Dengan adanya publikasi, masyarakat akan tahu bahwa Kemenkes sungguh-sungguh menangani kasus ini. Hal yang sama juga harus dilakukan oleh BPOM.
"BPOM segera membersihkan oknumnya yang juga terlibat, agar memiliki efek jera ke depan," ujar politikus Nasdem ini.
DPR mendukung penuh kepolisian untuk terus mengusut tuntas peredaran vaksin palsu, mulai dari pembuat sampai pengguna.
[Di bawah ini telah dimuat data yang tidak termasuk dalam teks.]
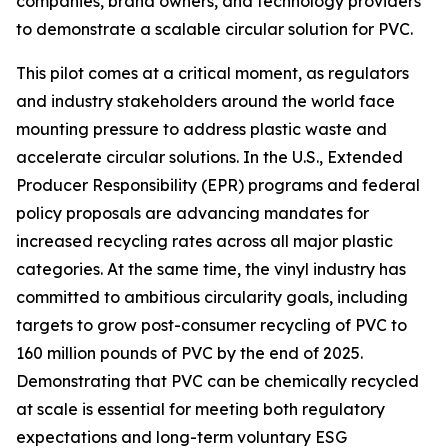
companies, brand owners, and technology providers
to demonstrate a scalable circular solution for PVC.
This pilot comes at a critical moment, as regulators
and industry stakeholders around the world face
mounting pressure to address plastic waste and
accelerate circular solutions. In the U.S., Extended
Producer Responsibility (EPR) programs and federal
policy proposals are advancing mandates for
increased recycling rates across all major plastic
categories. At the same time, the vinyl industry has
committed to ambitious circularity goals, including
targets to grow post-consumer recycling of PVC to
160 million pounds of PVC by the end of 2025.
Demonstrating that PVC can be chemically recycled
at scale is essential for meeting both regulatory
expectations and long-term voluntary ESG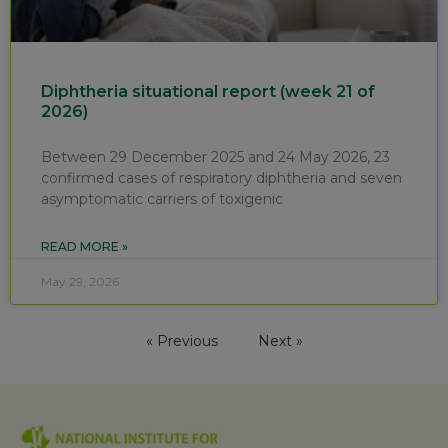
Diphtheria situational report (week 21 of
2026)
Between 29 December 2025 and 24 May 2026, 23
confirmed cases of respiratory diphtheria and seven
asymptomatic carriers of toxigenic
READ MORE »
May 29, 2026
« Previous
Next »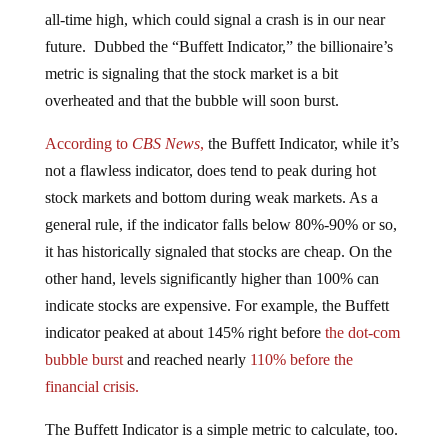
all-time high, which could signal a crash is in our near
future. Dubbed the “Buffett Indicator,” the billionaire’s
metric is signaling that the stock market is a bit
overheated and that the bubble will soon burst.
According to
CBS News
,
the Buffett Indicator, while it’s
not a flawless indicator, does tend to peak during hot
stock markets and bottom during weak markets. As a
general rule, if the indicator falls below 80%-90% or so,
it has historically signaled that stocks are cheap. On the
other hand, levels significantly higher than 100% can
indicate stocks are expensive. For example, the Buffett
indicator peaked at about 145% right before
the dot-com
bubble burst
and reached nearly
110% before the
financial crisis.
The Buffett Indicator is a simple metric to calculate, too.
Just divide the total market capitalization of all U.S.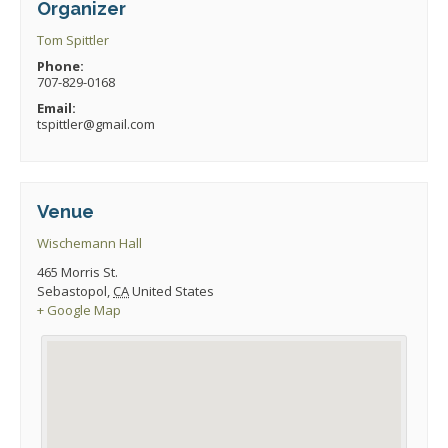
Organizer
Tom Spittler
Phone:
707-829-0168
Email:
tspittler@gmail.com
Venue
Wischemann Hall
465 Morris St.
Sebastopol
,
CA
United States
+ Google Map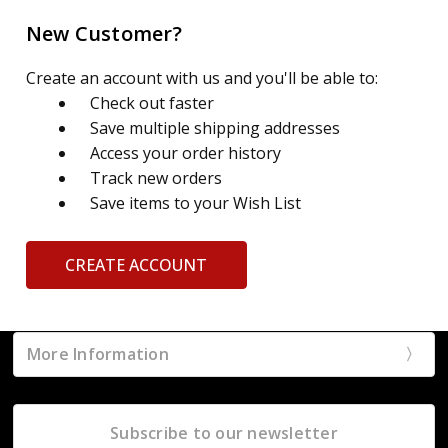
New Customer?
Create an account with us and you'll be able to:
Check out faster
Save multiple shipping addresses
Access your order history
Track new orders
Save items to your Wish List
CREATE ACCOUNT
More Information
Subscribe to our newsletter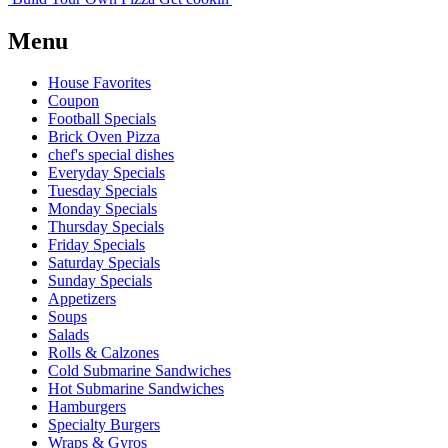
Menu
House Favorites
Coupon
Football Specials
Brick Oven Pizza
chef's special dishes
Everyday Specials
Tuesday Specials
Monday Specials
Thursday Specials
Friday Specials
Saturday Specials
Sunday Specials
Appetizers
Soups
Salads
Rolls & Calzones
Cold Submarine Sandwiches
Hot Submarine Sandwiches
Hamburgers
Specialty Burgers
Wraps & Gyros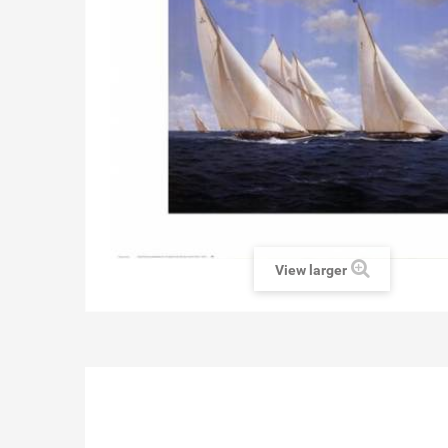
View larger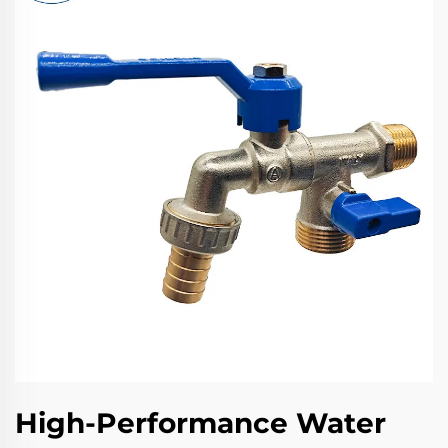
High-Performance Water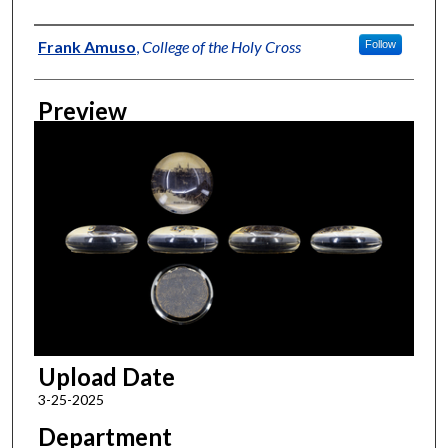
Creator
Frank Amuso
,
College of the Holy Cross
Follow
Preview
Upload Date
3-25-2025
Department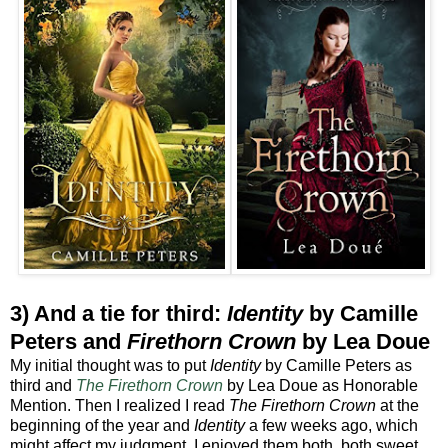
3) And a tie for third:
Identity
by Camille
Peters and
Firethorn Crown
by Lea Doue
My initial thought was to put
Identity
by Camille Peters as
third and
The
Firethorn Crown
by Lea Doue as Honorable
Mention. Then I realized I read
The Firethorn Crown
at the
beginning of the year and
Identity
a few weeks ago, which
might affect my judgment. I enjoyed them both, both sweet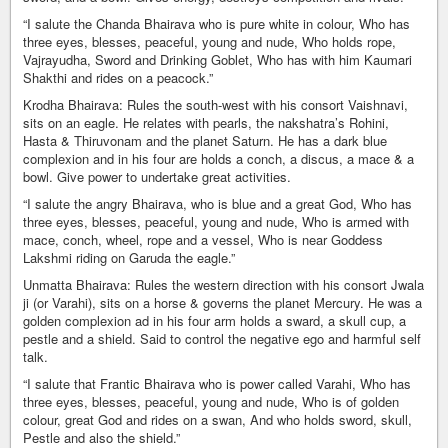
“I salute the Chanda Bhairava who is pure white in colour, Who has
three eyes, blesses, peaceful, young and nude, Who holds rope,
Vajrayudha, Sword and Drinking Goblet, Who has with him Kaumari
Shakthi and rides on a peacock.”
Krodha Bhairava: Rules the south-west with his consort Vaishnavi,
sits on an eagle. He relates with pearls, the nakshatra’s Rohini,
Hasta & Thiruvonam and the planet Saturn. He has a dark blue
complexion and in his four are holds a conch, a discus, a mace & a
bowl. Give power to undertake great activities.
“I salute the angry Bhairava, who is blue and a great God, Who has
three eyes, blesses, peaceful, young and nude, Who is armed with
mace, conch, wheel, rope and a vessel, Who is near Goddess
Lakshmi riding on Garuda the eagle.”
Unmatta Bhairava: Rules the western direction with his consort Jwala
ji (or Varahi), sits on a horse & governs the planet Mercury. He was a
golden complexion ad in his four arm holds a sward, a skull cup, a
pestle and a shield. Said to control the negative ego and harmful self
talk.
“I salute that Frantic Bhairava who is power called Varahi, Who has
three eyes, blesses, peaceful, young and nude, Who is of golden
colour, great God and rides on a swan, And who holds sword, skull,
Pestle and also the shield.”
Para pengguna yaitu RS, apotek, dan klinik juga diminta diungkap.
"Kemenkes wajib mengumumkan RS, klinik dan apotik yang menjual vaksin palsu karena itu hak masyarakat untuk tahu, agar mereka bisa berhati hati," ucap Irma.
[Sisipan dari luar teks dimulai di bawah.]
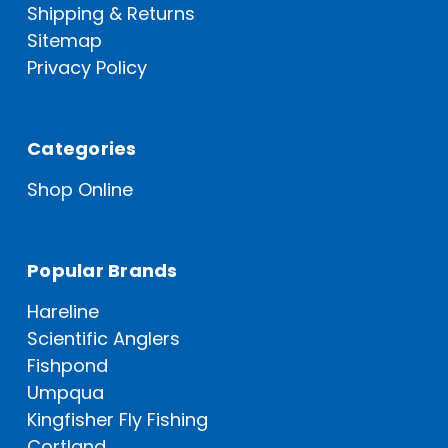
Shipping & Returns
Sitemap
Privacy Policy
Categories
Shop Online
Popular Brands
Hareline
Scientific Anglers
Fishpond
Umpqua
Kingfisher Fly Fishing
Cortland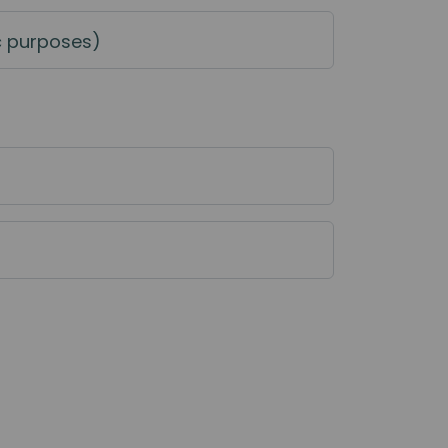
c purposes)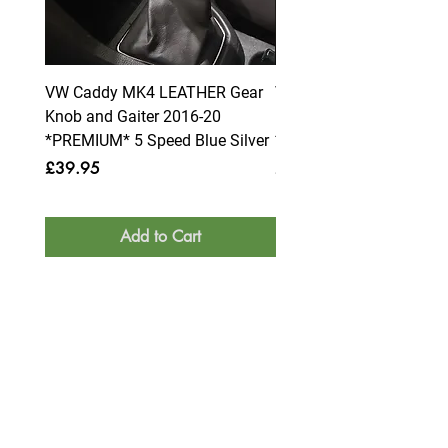
VW Caddy MK4 LEATHER Gear
VW Caddy MK4 LEATHE
Knob and Gaiter 2016-20
Knob and Gaiter 2016-2
*PREMIUM* 5 Speed Blue Silver
*PREMIUM* 6 Speed Blue
Price
Price
£39.95
£39.95
Add to Cart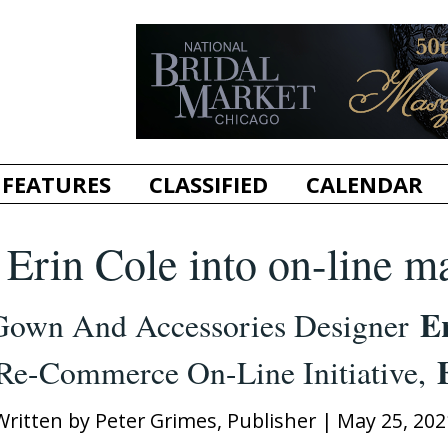
FEATURES
CLASSIFIED
CALENDAR
Erin Cole into on-line m
E
Gown And Accessories Designer
Re-Commerce On-Line Initiative,
Written by
Peter Grimes, Publisher
|
May 25, 202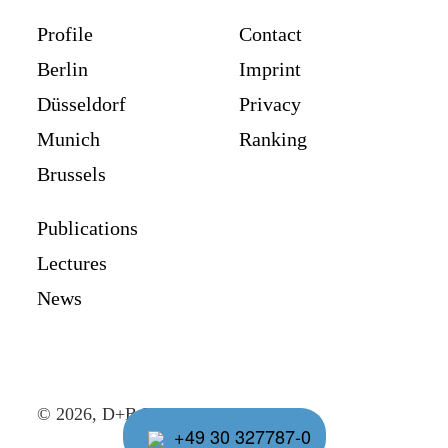
Profile
Contact
Berlin
Imprint
Düsseldorf
Privacy
Munich
Ranking
Brussels
Publications
Lectures
News
© 2026, D+B Rechtsanwälte
+49 30 327787-0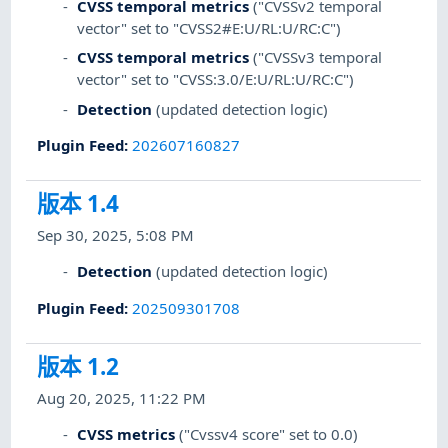
CVSS temporal metrics
("CVSSv2 temporal
vector" set to "CVSS2#E:U/RL:U/RC:C")
CVSS temporal metrics
("CVSSv3 temporal
vector" set to "CVSS:3.0/E:U/RL:U/RC:C")
Detection
(updated detection logic)
Plugin Feed
:
202607160827
版本 1.4
Sep 30, 2025, 5:08 PM
Detection
(updated detection logic)
Plugin Feed
:
202509301708
版本 1.2
Aug 20, 2025, 11:22 PM
CVSS metrics
("Cvssv4 score" set to 0.0)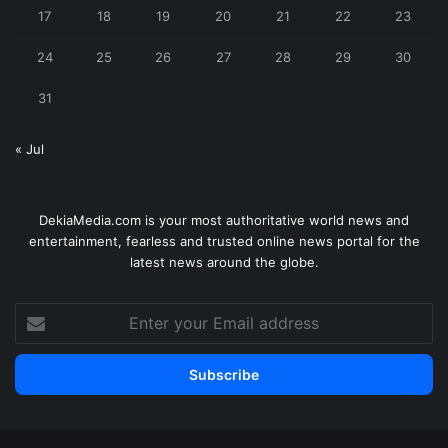
17
18
19
20
21
22
23
24
25
26
27
28
29
30
31
« Jul
DekiaMedia.com is your most authoritative world news and
entertainment, fearless and trusted online news portal for the
latest news around the globe.
Enter
your
Email
address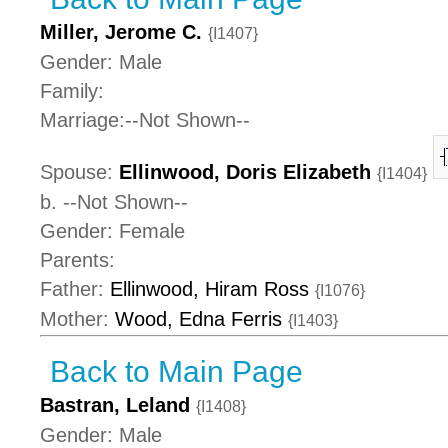
Miller, Jerome C.
{I1407}
Gender: Male
Family:
Marriage:--Not Shown--
Spouse:
Ellinwood, Doris Elizabeth
{I1404}
b. --Not Shown--
Gender: Female
Parents:
Father:
Ellinwood, Hiram Ross
{I1076}
Mother:
Wood, Edna Ferris
{I1403}
Back to Main Page
Bastran, Leland
{I1408}
Gender: Male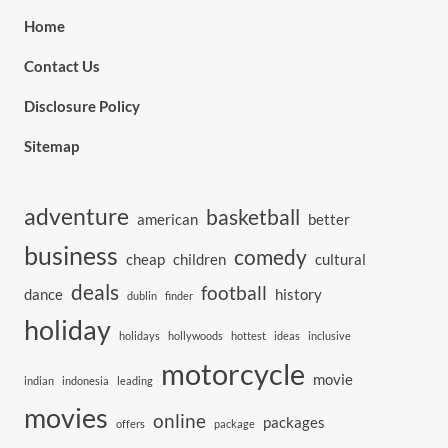
Home
Contact Us
Disclosure Policy
Sitemap
adventure
basketball
american
better
business
comedy
cheap
children
cultural
deals
football
dance
history
dublin
finder
holiday
holidays
hollywoods
hottest
ideas
inclusive
motorcycle
movie
indian
indonesia
leading
movies
online
packages
offers
package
Sebelumnya diberitakan, Bareskrim sudah mengadakan pertemuan dengN Kementerian Kesehatan, Badan Pengawasan Obat dan Makanan (BPOM), Ikatan Dokter Anak Indonesia (IDAI), Komisi Perlindungan Anak Indonesia (KPAI) dan lainnya. Mereka kemudian membentuk satgas.
"Dalam rapat tadi, kita simpulkan membentuk tim Satgas Penanganan Vaksin Palsu. Satgas akan bekerja secepatnya, besok (Rabu 28/6) ada rapat pembahasan khusus dengan satgas," kata Direktur Tindak Pidana Ekonomi dan Khusus Bareskrim Brigjen Agung Setya saat jumpa pers usai pertemuan.